Group descriptors

Overview

A group descriptor is a data structure that describes a group of processes. Each group is given a name, which is used as a key to refer to the group. For each group name, a process belongs to at most one group, which is a subset of all processes in the job.

There are two pre-defined groups: WORLD which contains all processes in MPI_COMM_WORLD and NODE which contains all processes on the same node. SCR determines which processes are on the same node by splitting processes into groups that have the same value for scr_my_hostname, which is set by calling scr_env_hostname().

Additional groups may be defined via entries in the system or user configuration files. It is necessary to define additional groups when failure modes or storage devices span multiple compute nodes. For example if network switch failures are common, then one could define a group to specify which nodes share a network switch to enable SCR to protect against such failures.

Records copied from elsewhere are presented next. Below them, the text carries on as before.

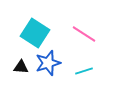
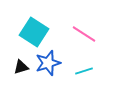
cyan square: moved 1 px left, 1 px up
black triangle: rotated 21 degrees counterclockwise
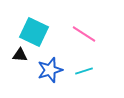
cyan square: rotated 8 degrees counterclockwise
blue star: moved 2 px right, 7 px down
black triangle: moved 1 px left, 12 px up; rotated 21 degrees clockwise
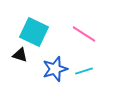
black triangle: rotated 14 degrees clockwise
blue star: moved 5 px right, 1 px up
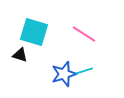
cyan square: rotated 8 degrees counterclockwise
blue star: moved 9 px right, 5 px down
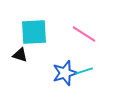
cyan square: rotated 20 degrees counterclockwise
blue star: moved 1 px right, 1 px up
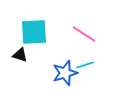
cyan line: moved 1 px right, 6 px up
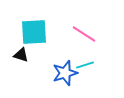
black triangle: moved 1 px right
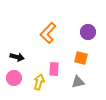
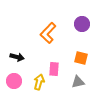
purple circle: moved 6 px left, 8 px up
pink circle: moved 3 px down
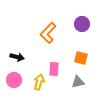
pink circle: moved 1 px up
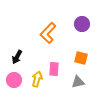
black arrow: rotated 104 degrees clockwise
yellow arrow: moved 2 px left, 3 px up
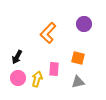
purple circle: moved 2 px right
orange square: moved 3 px left
pink circle: moved 4 px right, 2 px up
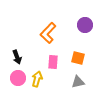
purple circle: moved 1 px right, 1 px down
black arrow: rotated 48 degrees counterclockwise
pink rectangle: moved 1 px left, 7 px up
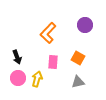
orange square: rotated 16 degrees clockwise
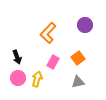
orange square: rotated 24 degrees clockwise
pink rectangle: rotated 24 degrees clockwise
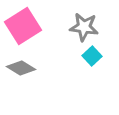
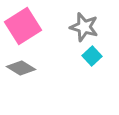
gray star: rotated 8 degrees clockwise
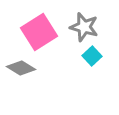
pink square: moved 16 px right, 6 px down
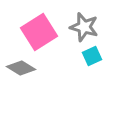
cyan square: rotated 18 degrees clockwise
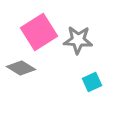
gray star: moved 6 px left, 13 px down; rotated 12 degrees counterclockwise
cyan square: moved 26 px down
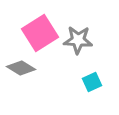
pink square: moved 1 px right, 1 px down
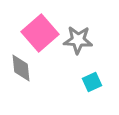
pink square: rotated 9 degrees counterclockwise
gray diamond: rotated 52 degrees clockwise
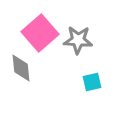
cyan square: rotated 12 degrees clockwise
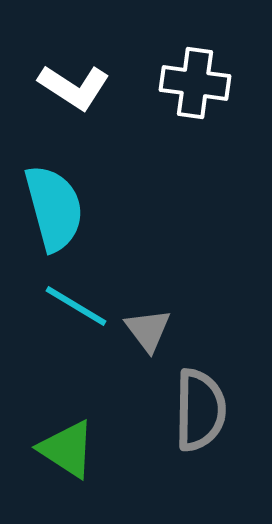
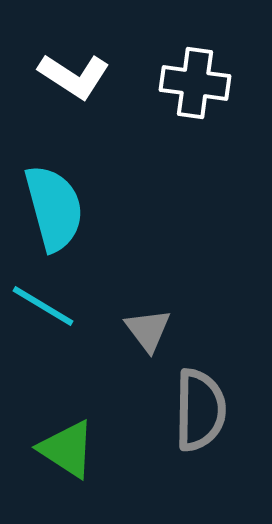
white L-shape: moved 11 px up
cyan line: moved 33 px left
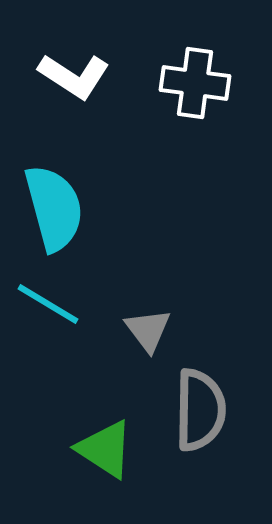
cyan line: moved 5 px right, 2 px up
green triangle: moved 38 px right
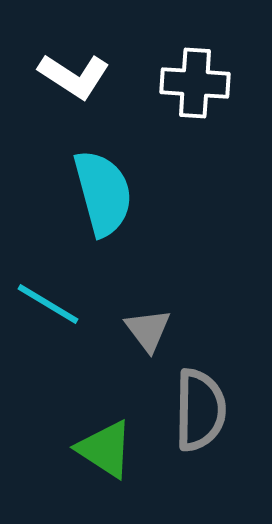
white cross: rotated 4 degrees counterclockwise
cyan semicircle: moved 49 px right, 15 px up
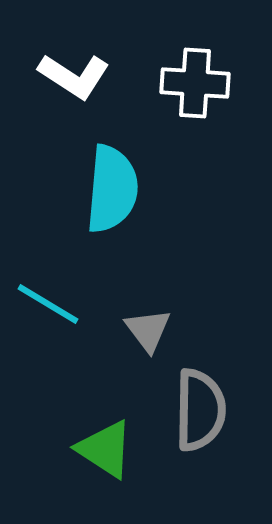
cyan semicircle: moved 9 px right, 4 px up; rotated 20 degrees clockwise
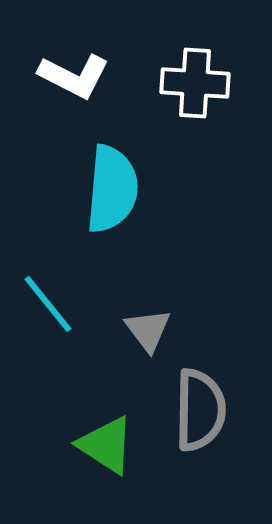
white L-shape: rotated 6 degrees counterclockwise
cyan line: rotated 20 degrees clockwise
green triangle: moved 1 px right, 4 px up
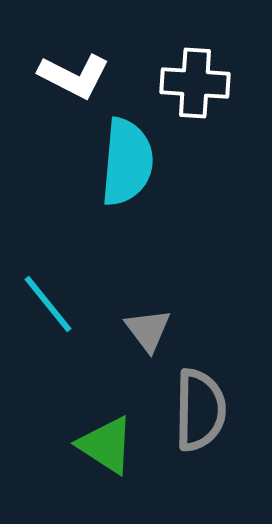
cyan semicircle: moved 15 px right, 27 px up
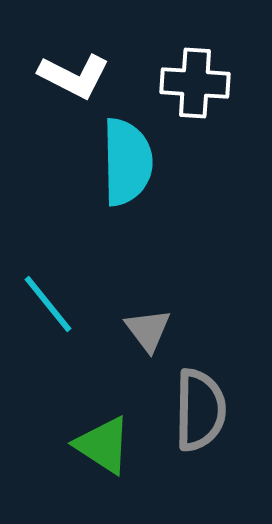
cyan semicircle: rotated 6 degrees counterclockwise
green triangle: moved 3 px left
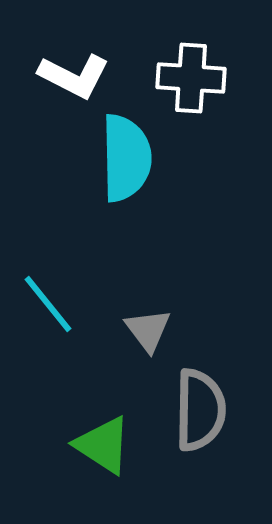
white cross: moved 4 px left, 5 px up
cyan semicircle: moved 1 px left, 4 px up
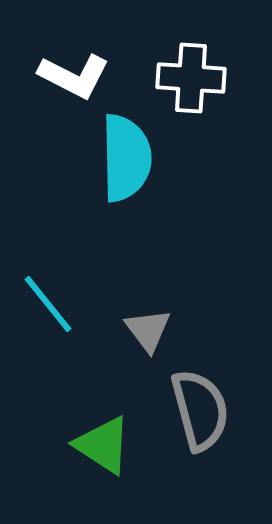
gray semicircle: rotated 16 degrees counterclockwise
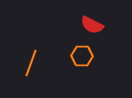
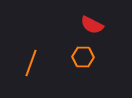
orange hexagon: moved 1 px right, 1 px down
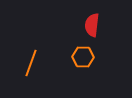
red semicircle: rotated 70 degrees clockwise
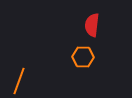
orange line: moved 12 px left, 18 px down
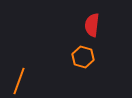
orange hexagon: rotated 15 degrees clockwise
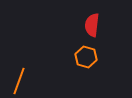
orange hexagon: moved 3 px right
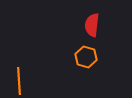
orange line: rotated 24 degrees counterclockwise
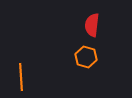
orange line: moved 2 px right, 4 px up
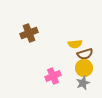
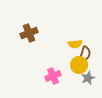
brown semicircle: rotated 56 degrees counterclockwise
yellow circle: moved 5 px left, 3 px up
gray star: moved 5 px right, 5 px up
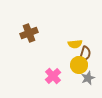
pink cross: rotated 21 degrees counterclockwise
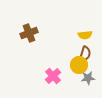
yellow semicircle: moved 10 px right, 9 px up
gray star: rotated 16 degrees clockwise
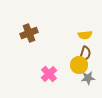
pink cross: moved 4 px left, 2 px up
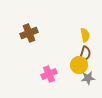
yellow semicircle: rotated 96 degrees counterclockwise
pink cross: rotated 21 degrees clockwise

The group descriptor is a C struct. During the run, the SCR library maintains an array of group descriptor structures in a global variable named scr_groupdescs. It records the number of descriptors in this list in a variable named scr_ngroupdescs. It builds this list during SCR_Init() by calling scr_groupdescs_create() which constructs the list from a third variable called scr_groupdescs_hash. This hash variable is initialized from entries in the configuration files while processing SCR parameters. The group structures are freed in SCR_Finalize() by calling scr_groupdescs_free().

Group descriptor struct

Here is the definition for the C struct.

typedef struct {
  int      enabled;      /* flag indicating whether this descriptor is active */
  int      index;        /* each descriptor is indexed starting from 0 */
  char*    name;         /* name of group */
  MPI_Comm comm;         /* communicator of processes in same group */
  int      rank;         /* local rank of process in communicator */
  int      ranks;        /* number of ranks in communicator */
} scr_groupdesc;

The enabled field is set to 0 (false) or 1 (true) to indicate whether this particular group descriptor may be used. Even though a group descriptor may be defined, it may be disabled. The index field records the index within the scr_groupdescs array. The name field is a copy of the group name. The comm field is a handle to the MPI communicator that defines the group the process is a member of. The rank and ranks fields cache the rank of the process in this communicator and the number of processes in this communicator, respectively.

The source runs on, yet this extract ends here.